Judy's Notebook: Thanksgiving Reflections on Policy Debates to Come
With attention turning to family and loved ones this Thanksgiving Eve, I'll take just a moment to tie up a few loose ends from the election that sometimes seemed it would never end. They may inform the battle lines in Washington debates that loom, especially over the so-called "fiscal cliff."
As of last count, President Obama's margin of victory was growing, with votes still coming in from California and other Democratic-leaning states. Gov. Romney has 47.5 percent of the vote so far, compared to 50.7 percent for the president -- a better than 3 percent margin, and a sting to the Republican Party, which has now lost the popular vote in 5 of the last 6 elections and has not been able to capture above 300 electoral votes in any presidential contest since 1988.

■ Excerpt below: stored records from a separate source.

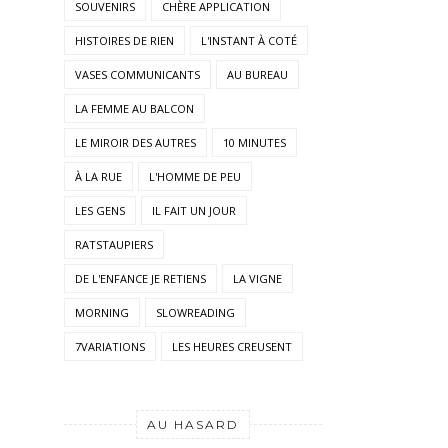
SOUVENIRS
CHÈRE APPLICATION
HISTOIRES DE RIEN
L'INSTANT À COTÉ
VASES COMMUNICANTS
AU BUREAU
LA FEMME AU BALCON
LE MIROIR DES AUTRES
10 MINUTES
À LA RUE
L'HOMME DE PEU
LES GENS
IL FAIT UN JOUR
RATSTAUPIERS
DE L'ENFANCE JE RETIENS
LA VIGNE
MORNING
SLOWREADING
7VARIATIONS
LES HEURES CREUSENT
AU HASARD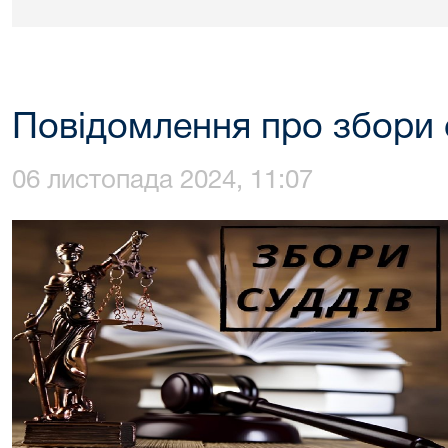
Повідомлення про збори 
06 листопада 2024, 11:07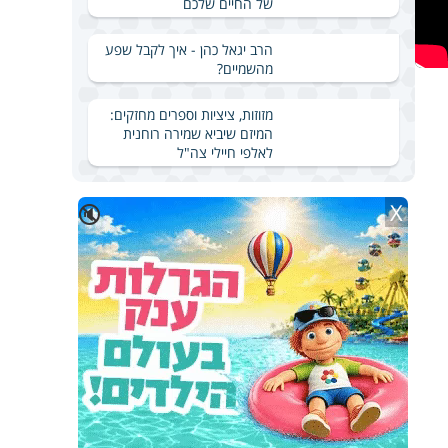
של החיים שלכם
הרב יגאל כהן - איך לקבל שפע
מהשמיים?
מזוזות, ציציות וספרים מחזקים:
המיזם שיביא שמירה רוחנית
לאלפי חיילי צה"ל
X
🔇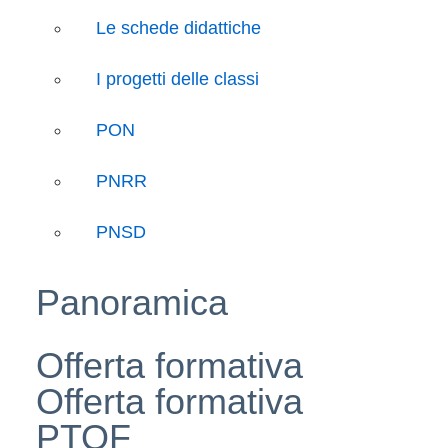
Le schede didattiche
I progetti delle classi
PON
PNRR
PNSD
Panoramica
Offerta formativa
Offerta formativa
PTOF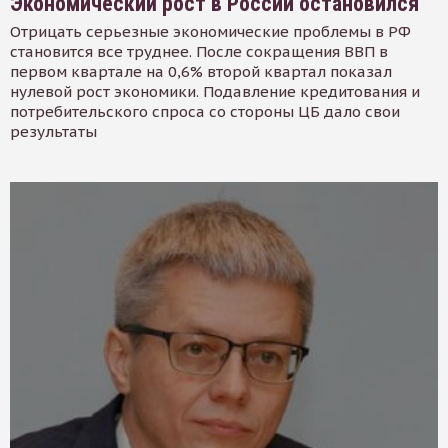
Экономический рост в России остановился
Отрицать серьезные экономические проблемы в РФ
становится все труднее. После сокращения ВВП в
первом квартале на 0,6% второй квартал показал
нулевой рост экономики. Подавление кредитования и
потребительского спроса со стороны ЦБ дало свои
результаты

When it comes to who has more political leverage, it's more complicated than it looks. Yes, the president has won a decisive victory with more than 64 million votes to Romney's 60 million. (The counting continues.) And yes, the president won more votes than did all the Republican members of the House of Representatives combined: their total was 57.1 million. In fact, even Democratic House members out-drew their Republican counterparts with a combined 57.3 million votes, despite the fact Democrats will have 201 seats in the new Congress to the GOP's 234. (Many may not realize Democrats managed to win 39 of the 68 most competitive House races in the country.)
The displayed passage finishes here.